Ton humour, François, heureusement que tu nous l’as offert  voici un demi-siècle

Qu’est-ce qu’ils t’en ont fait baver à toi, François  et à ton équipe ! Que je t’interdis à la jeunesse, que je retire de l’affichage, que je te fais crever financièrement parce qu’il y a des choses qui ne se font pas, qui ne se disent pas, qui ne se dessinent pas, qui ne se publient pas, môssieur !

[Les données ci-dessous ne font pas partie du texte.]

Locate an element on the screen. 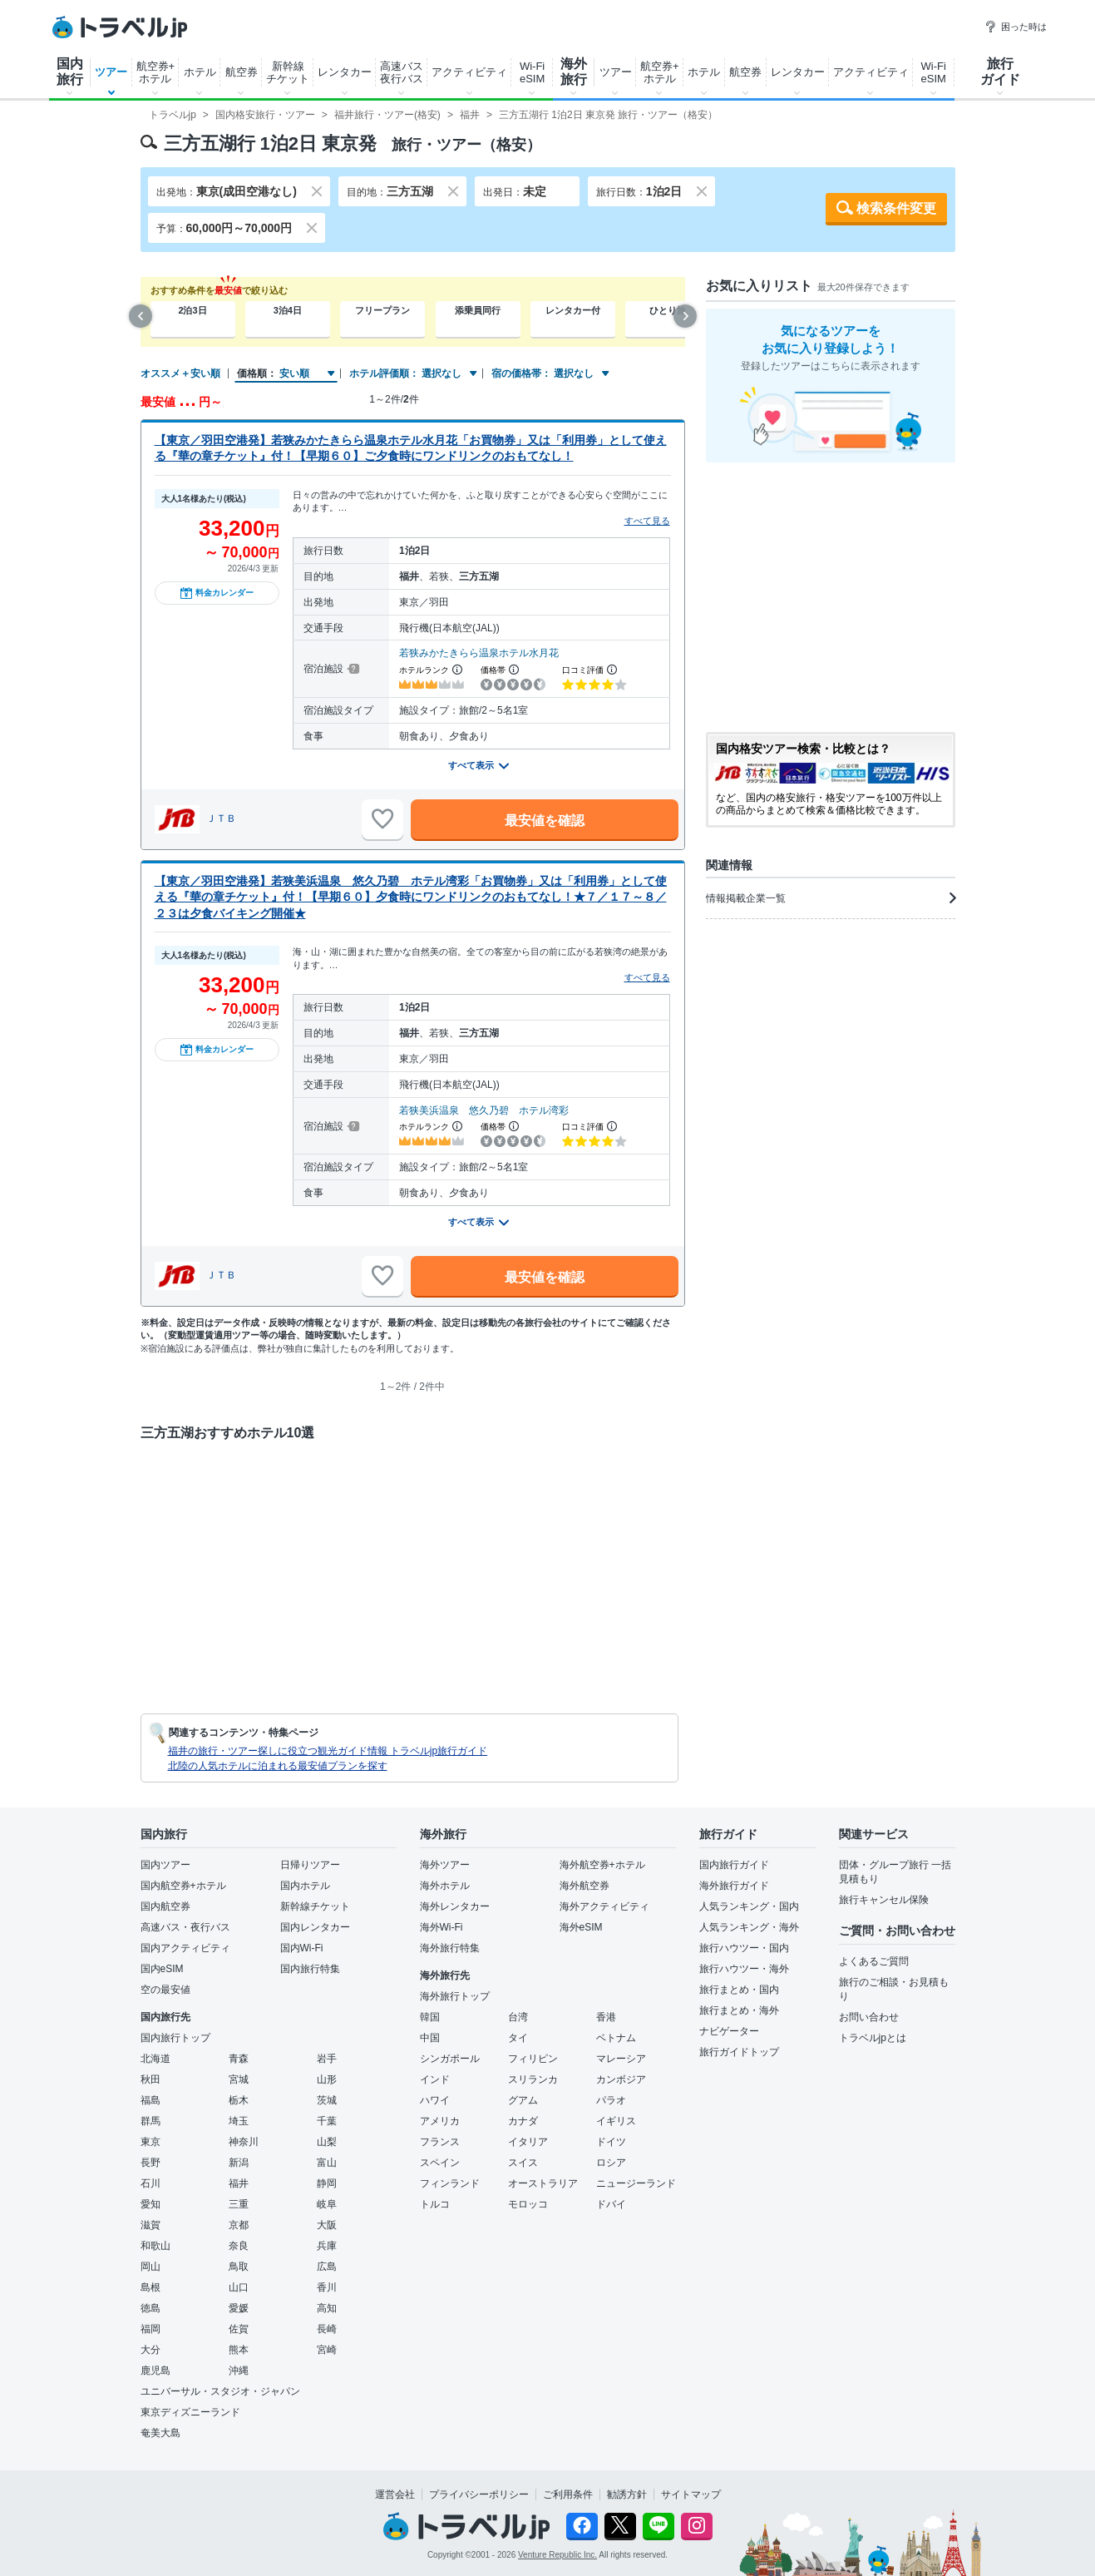  千葉 is located at coordinates (327, 2121).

Posant les bases d’un humour vachard, sans tabou, sans concession, la rédaction de Cavanna n’a jamais débandé. A la censure d’un gouvernement succèdent aujourd’hui une horde d’associations de culs bénis, épaulées par des lois à double tranchant, portée par des avocats collabos. Ton humour, François, heureusement que tu nous l’as offert  voici un demi-siècle. Aujourd’hui, tu n’aurais pas le temps de pondre un mot que déjà tu aurais trente plaintes pénales-civiles au cul.

François, une fois, tu es passé chez Pivot et quelqu’un, sur le plateau, avait jugé ton écriture «simple». Et tu as expliqué combien tu en chialais pour arriver à ce que cela semble ainsi. La bataille avec le mot juste, la réécriture multipliée par dix d’une phrase pour qu’elle sonne comme elle le devait. Le verbe et la pensée en juste adéquation avec le sujet et le complément. Tu crois que cela vient sans sueur ? Tu te mets l’index, le majeur, le pouce, voire le petit doigt dans l’œil, mon gars !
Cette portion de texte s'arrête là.